Logo que se pensa na questão indígena brasileira, é comum vir a mente o encontro com os europeus, ainda nos tempos das grandes navegações. Toda a narrativa do domínio, escravização e massacre dos nativos da América marcou e deixou marcas nesse povo e na forma com que ele interage com outras populações, e não à toa. Outro processo, contudo, tão marcante quanto o de coesão e agressão física, é o que o sociólogo francês Pierre Bordieau chamaria de “violência simbólica”. A ideia é violar o símbolo, fundamentar e dar continuidade a uma série de crenças e ideias dos indivíduos em sua socialização, impondo uma série de discursos e padrões de grupos dominantes. É triste notar que, tanto em época da vinda de jesuítas como ainda nos anos recentes, índios continuem sofrendo com a desapropriação de sua própria cultura, ao passo que a modernização também parece inevitável.
Essa talvez seja a principal temática em “Ex-Pajé”, documentário brasileiro que foi exibido recentemente no Festival de Berlim. Observamos, ao longo da projeção, um antigo pajé que passa a questionar sua antiga fé com base no contato que passa a ter com o homem branco. Para isso, o filme abre com algumas tomadas aéreas datadas do fim da década de 1960, nos apresentando parte do território indígena da narrativa que se seguirá. Já em tempo presente, a noção de cotidiano do povoado do pajé é instaurada, onde podemos notar a coexistência do antigo com o novo, da tradição com a modernidade. Cenas como a que trata do uso do Facebook e do personagem principal retratado entre uma religião e outra é muito bem mostrado, deixando claro essa dualidade em toda tribo, não apenas a um ou outro habitante. Nesse sentido, há uma ideia de que a cultura é um elemento dinâmico, que congrega vários elementos e não necessariamente precisa escolher algo em detrimento de outro.
O senso estético também é bem apurado aqui. Há vários momentos em que, se congelássemos o filme, poderíamos emoldurar na parede como quadros. Esses são principalmente os que focam nos elementos da natureza, sejam rios ou simplesmente a floresta. Só é algo que pode vir a se tornar um pouco enfadonho, e que, por consequência, gera uma perda de impacto do recurso quando ele se faz presente. Aliás, como em “O Processo” , não existem narrações ou entrevistas na obra, que se pauta somente em gravações feitas pelos realizadores de cenas daquelas pessoas e daqueles locais. Esse recurso, aqui, acaba cansando, pois não não se desenrola nenhum grande arco ou um roteiro mirabolante, que deixa o espectador preso a tela, mesmo que seja um filme de relativamente curta duração.
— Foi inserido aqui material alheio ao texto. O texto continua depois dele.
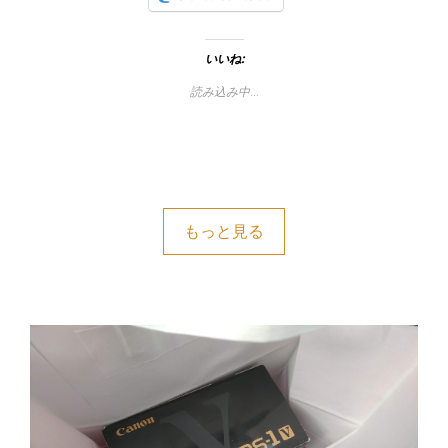
いいね:
読み込み中…
もっと見る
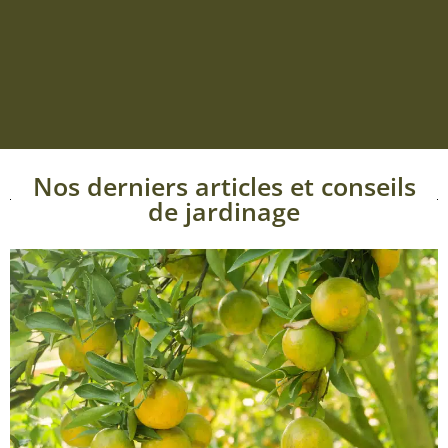
Nos derniers articles et conseils
de jardinage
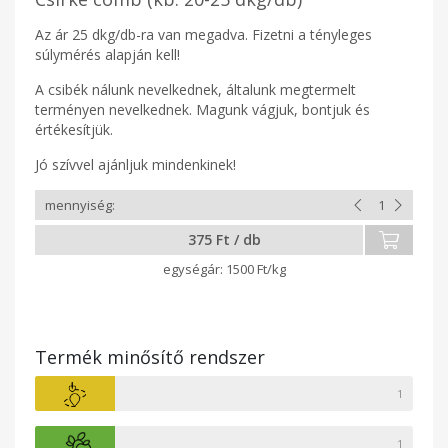
Az ár 25 dkg/db-ra van megadva. Fizetni a tényleges
súlymérés alapján kell!
A csibék nálunk nevelkednek, általunk megtermelt
terményen nevelkednek. Magunk vágjuk, bontjuk és
értékesítjük.
Jó szívvel ajánljuk mindenkinek!
375 Ft / db
1500 Ft/kg
Termék minősítő rendszer
1
1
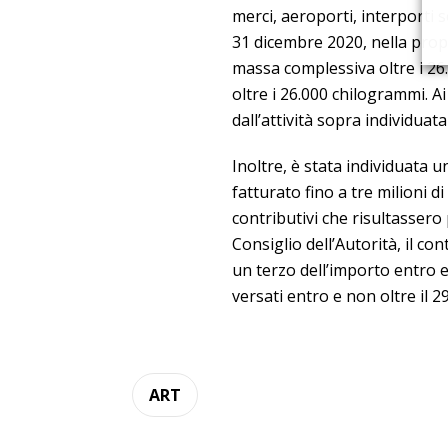
merci, aeroporti, interporti
31 dicembre 2020, nella propri
massa complessiva oltre i 26
oltre i 26.000 chilogrammi. Ai
dall’attività sopra individuata
Inoltre, è stata individuata 
fatturato fino a tre milioni 
contributivi che risultassero 
Consiglio dell’Autorità, il c
un terzo dell’importo entro e 
versati entro e non oltre il 2
ART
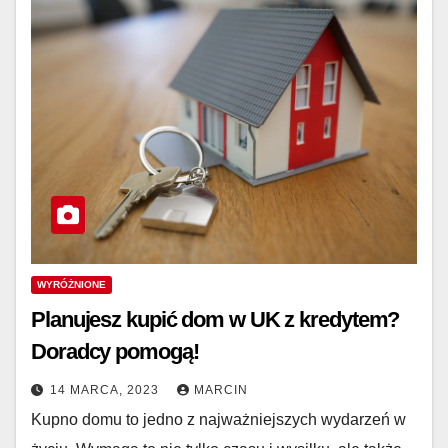
WYRÓŻNIONE
Planujesz kupić dom w UK z kredytem?
Doradcy pomogą!
14 MARCA, 2023
MARCIN
Kupno domu to jedno z najważniejszych wydarzeń w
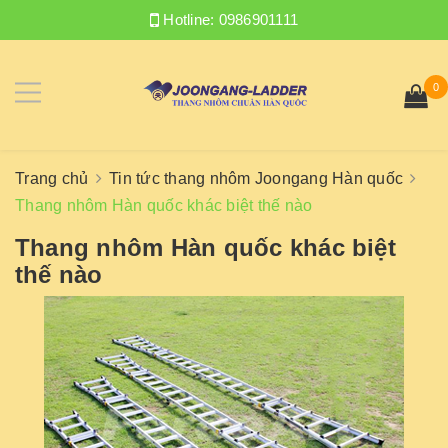
Hotline:
0986901111
0
Trang chủ
Tin tức thang nhôm Joongang Hàn quốc
Thang nhôm Hàn quốc khác biệt thế nào
Thang nhôm Hàn quốc khác biệt
thế nào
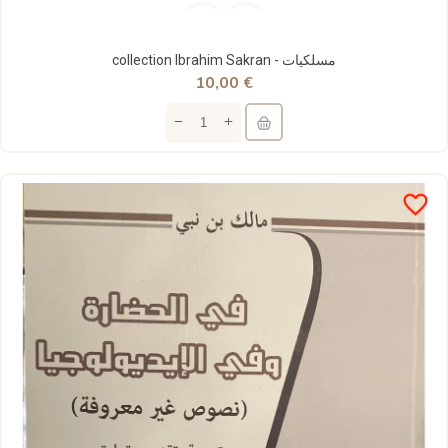
collection Ibrahim Sakran - مسلكيات
10,00 €
favorite_border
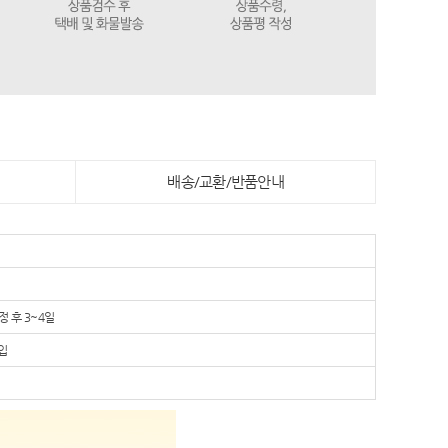
배송/교환/반품안내
 후 3~4일
입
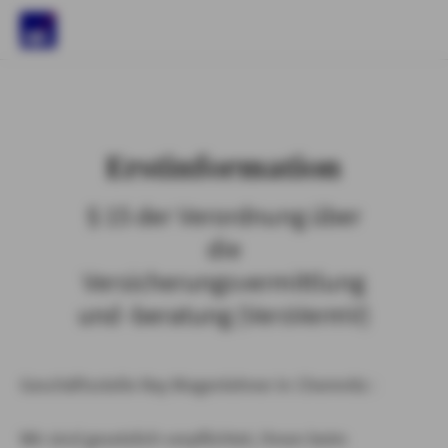
)
Erstinformation
§ 15 der Verordnung über
die
Versicherungsvermittlung
und -beratung (VersVermV)
Geschäftsstelle Ray Wagenlehner in Chemnitz :
Wir sind gesetzlich verpflichtet, Ihnen beim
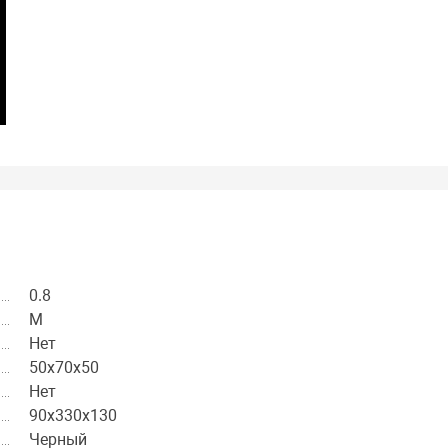
0.8
M
Нет
50х70х50
Нет
90х330х130
Черный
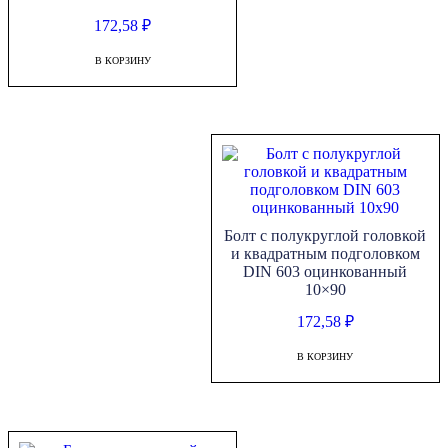
172,58
₽
В КОРЗИНУ
Болт с полукруглой головкой
и квадратным подголовком
DIN 603 оцинкованный
10×90
172,58
₽
В КОРЗИНУ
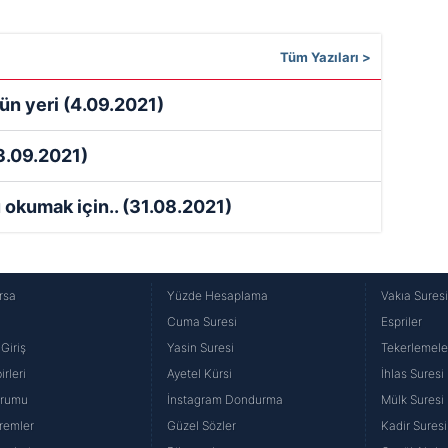
Tüm Yazıları >
’ün yeri
(4.09.2021)
3.09.2021)
u okumak için..
(31.08.2021)
rsa
Yüzde Hesaplama
Vakıa Sures
Cuma Suresi
Espriler
Giriş
Yasin Suresi
Tekerlemele
rleri
Ayetel Kürsi
İhlas Suresi
urumu
İnstagram Dondurma
Mülk Suresi
remler
Güzel Sözler
Kadir Suresi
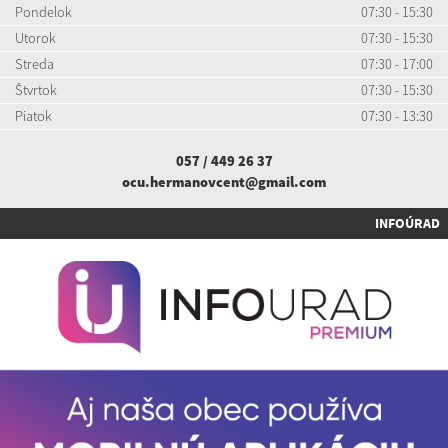
Pondelok
07:30 - 15:30
Utorok
07:30 - 15:30
Streda
07:30 - 17:00
Štvrtok
07:30 - 15:30
Piatok
07:30 - 13:30
057 / 449 26 37
ocu.hermanovcent@gmail.com
INFOÚRAD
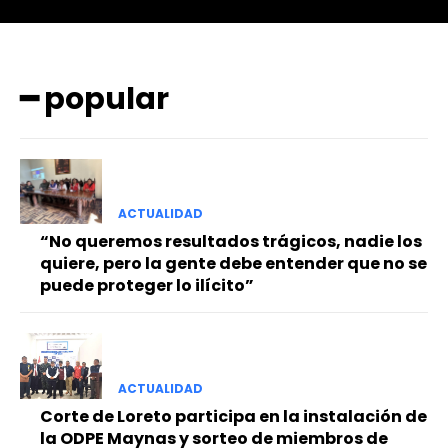
━ popular
━ Planes
ACTUALIDAD
“No queremos resultados trágicos, nadie los
quiere, pero la gente debe entender que no se
puede proteger lo ilícito”
ACTUALIDAD
Corte de Loreto participa en la instalación de
la ODPE Maynas y sorteo de miembros de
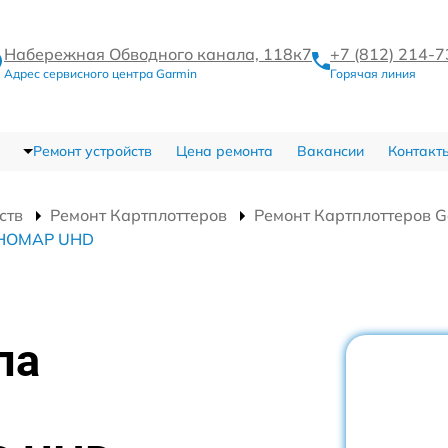
Набережная Обводного канала, 118к7
+7 (812) 214-
Адрес сервисного центра Garmin
Горячая линия
Ремонт устройств
Цена ремонта
Вакансии
Контакт
ств
Ремонт Картплоттеров
Ремонт Картплоттеров 
ECHOMAP UHD
па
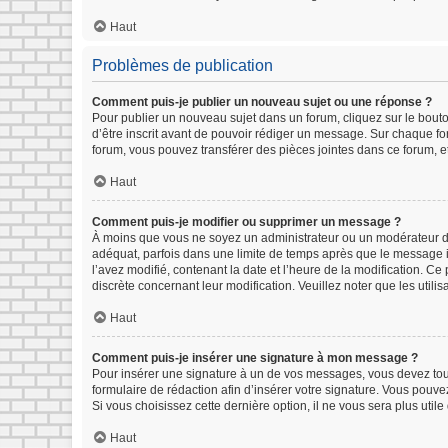
Haut
Problèmes de publication
Comment puis-je publier un nouveau sujet ou une réponse ?
Pour publier un nouveau sujet dans un forum, cliquez sur le bout
d’être inscrit avant de pouvoir rédiger un message. Sur chaque fo
forum, vous pouvez transférer des pièces jointes dans ce forum, e
Haut
Comment puis-je modifier ou supprimer un message ?
À moins que vous ne soyez un administrateur ou un modérateur d
adéquat, parfois dans une limite de temps après que le message in
l’avez modifié, contenant la date et l’heure de la modification. Ce 
discrète concernant leur modification. Veuillez noter que les uti
Haut
Comment puis-je insérer une signature à mon message ?
Pour insérer une signature à un de vos messages, vous devez tout 
formulaire de rédaction afin d’insérer votre signature. Vous pouv
Si vous choisissez cette dernière option, il ne vous sera plus util
Haut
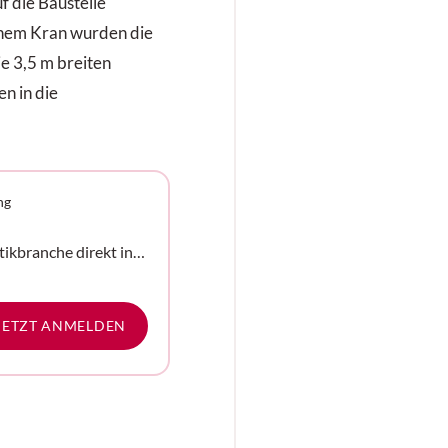
f die Baustelle
inem Kran wurden die
e 3,5 m breiten
n in die
ng
tikbranche direkt in
e
JETZT ANMELDEN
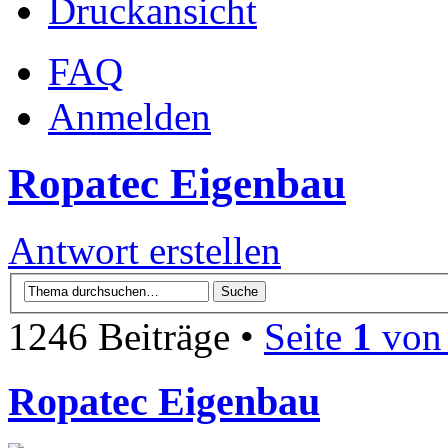
Druckansicht
FAQ
Anmelden
Ropatec Eigenbau
Antwort erstellen
1246 Beiträge •
Seite
1
vo
Ropatec Eigenbau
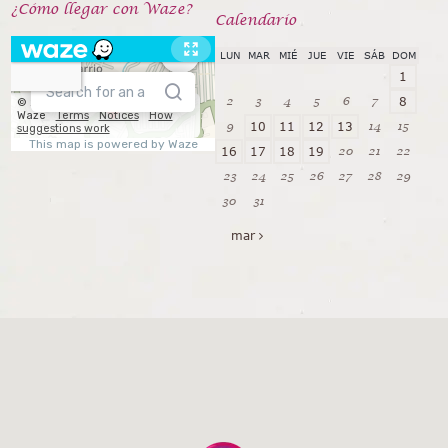
¿Cómo llegar con Waze?
Calendarío
LUN
MAR
MIÉ
JUE
VIE
SÁB
DOM
1
2
3
4
5
6
7
8
9
14
15
10
11
12
13
20
21
22
16
17
18
19
23
24
25
26
27
28
29
30
31
mar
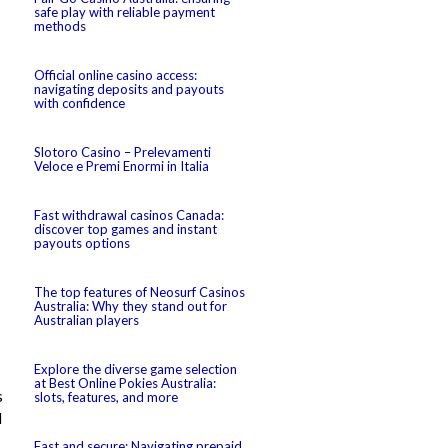
safe play with reliable payment
methods
Official online casino access:
navigating deposits and payouts
with confidence
Slotoro Casino – Prelevamenti
Veloce e Premi Enormi in Italia
Fast withdrawal casinos Canada:
discover top games and instant
payouts options
The top features of Neosurf Casinos
Australia: Why they stand out for
Australian players
Explore the diverse game selection
at Best Online Pokies Australia:
s
slots, features, and more
l
Fast and secure: Navigating prepaid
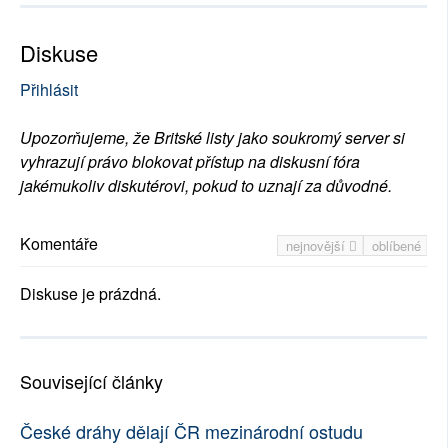
Diskuse
Přihlásit
Upozorňujeme, že Britské listy jako soukromý server si
vyhrazují právo blokovat přístup na diskusní fóra
jakémukoliv diskutérovi, pokud to uznají za důvodné.
Komentáře
nejnovější
oblíbené
Diskuse je prázdná.
Související články
České dráhy dělají ČR mezinárodní ostudu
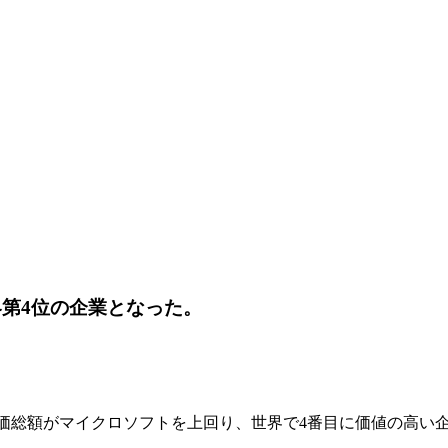
界第4位の企業となった。
最新の時価総額がマイクロソフトを上回り、世界で4番目に価値の高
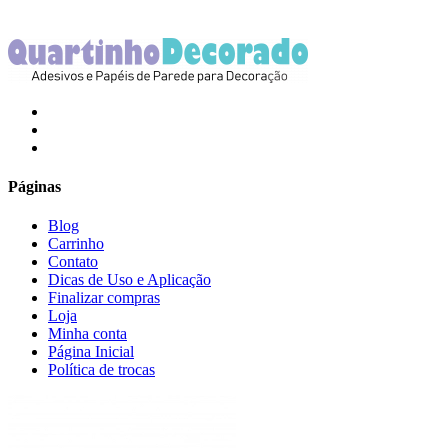
R$70.00.
R$60.00.
R$70.00.
R$60.00.
facebook
instagram
email
Páginas
Blog
Carrinho
Contato
Dicas de Uso e Aplicação
Finalizar compras
Loja
Minha conta
Página Inicial
Política de trocas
Assim,“Ex-Pajé” trata de temas delicados com sensibilidade e forte senso estético. Talvez falte a força que questões como as que aborda necessitariam, bem como maior entendimento daquela população e seu histórico. Naturalizar ou simplificar episódios como os que ocorrem no filme é algo bastante problemático. De toda forma, segue sendo um eficiente documentário que recebeu positivas críticas em festivais no exterior e que ajuda a divulgar a cultura brasileira de forma mais densa pelo exterior, e faz isso sem grades pretensões de objetividade por seus realizadores.